Urywam się dziś trochę szybciej z pracy. Jest piątek i znowu wszędobylskie korki w całym mieście. Na szczęście szkoła Stacha nie jest zbyt daleko. Mam najwspanialsze dziecko na całym świecie. Nie dość, że wygląda jak swój ojciec, co bardzo mnie cieszy, to też odziedziczył charakter po nim.

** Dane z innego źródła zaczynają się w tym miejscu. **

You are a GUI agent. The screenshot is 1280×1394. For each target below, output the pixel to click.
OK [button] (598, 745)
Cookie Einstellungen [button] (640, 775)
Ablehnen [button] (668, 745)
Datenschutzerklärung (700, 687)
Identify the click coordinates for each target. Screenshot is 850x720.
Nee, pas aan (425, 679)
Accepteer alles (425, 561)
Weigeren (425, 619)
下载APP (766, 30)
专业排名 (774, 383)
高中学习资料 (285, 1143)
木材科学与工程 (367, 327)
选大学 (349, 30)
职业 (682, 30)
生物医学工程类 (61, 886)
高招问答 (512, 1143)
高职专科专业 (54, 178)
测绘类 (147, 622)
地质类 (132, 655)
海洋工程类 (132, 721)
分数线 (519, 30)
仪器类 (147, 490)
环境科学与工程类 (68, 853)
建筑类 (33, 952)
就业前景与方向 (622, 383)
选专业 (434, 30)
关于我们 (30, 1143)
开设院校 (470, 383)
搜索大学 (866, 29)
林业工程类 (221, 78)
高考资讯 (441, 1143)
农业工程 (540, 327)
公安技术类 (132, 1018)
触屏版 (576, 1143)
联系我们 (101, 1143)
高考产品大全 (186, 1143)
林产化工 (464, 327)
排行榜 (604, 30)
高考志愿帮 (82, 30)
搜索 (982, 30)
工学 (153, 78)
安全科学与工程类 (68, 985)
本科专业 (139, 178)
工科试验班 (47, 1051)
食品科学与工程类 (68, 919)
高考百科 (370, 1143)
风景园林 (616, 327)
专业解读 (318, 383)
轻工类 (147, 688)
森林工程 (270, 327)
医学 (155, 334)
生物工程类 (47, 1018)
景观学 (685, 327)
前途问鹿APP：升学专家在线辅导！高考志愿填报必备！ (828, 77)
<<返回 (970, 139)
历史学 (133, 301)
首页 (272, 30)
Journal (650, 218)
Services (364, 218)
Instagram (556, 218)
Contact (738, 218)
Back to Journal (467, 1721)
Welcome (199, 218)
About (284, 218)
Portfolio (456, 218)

Jest miły, kochany, uczynny i niemalże bezproblemowy. Już jako dziecko sprawiał mało problemów. Nie płakał zbyt dużo, nawet jako niemowlę. A po śmierci ojca, wydaje mi się, że bardzo szybko dorósł, mimo tych swoich siedmiu lat. Kiedy rozmawiamy na tematy poważne, wydaje mi się czasem, że rozmawiam z dorosłą osobą, a nie z dzieckiem, które kończy pierwszą klasę szkoły podstawowej. Jest rozsądny i uczynny. Myśli dużo o innych ludziach, lubi pomagać, często angażuje się w eventy w szkole. Wspieram go w tym, jak mogę. Zazwyczaj piekę dzieciakom słodkości. Często też zaopatruję szkołę, ja i mój mały, prywatny catering. Lubię to robić, a Staś jest wtedy taki dumny, że dzieciakom smakują moje wyroby. Chwali się wtedy, że to jego mama wszystko sama zrobiła, kiedy mamy innych dzieci rzadko gotują, a częściej zamawiają jedzenie na wynos. Dziś i my zjemy na mieście. Odbieram syna ze szkoły, jedziemy do jego ulubionej włoskiej restauracji na ulicy Długiej w Gdańsku. To główna ulica starego miasta Gdańska. To właśnie na niej stoi wielki fontanna Neptuna. Tu, niezależnie od pory dnia i nocy oraz od pogody, zawsze są tłumy. Turyści głównie, ale i gdańszczanie. Sama często przechadzam się ulicami Gdańska, kocham te moje spacery. Często towarzyszy mi syn. Lecz lubię też samotność podczas spaceru. Mogę wtedy oczyścić umysł i się odprężyć, obserwując świat dookoła.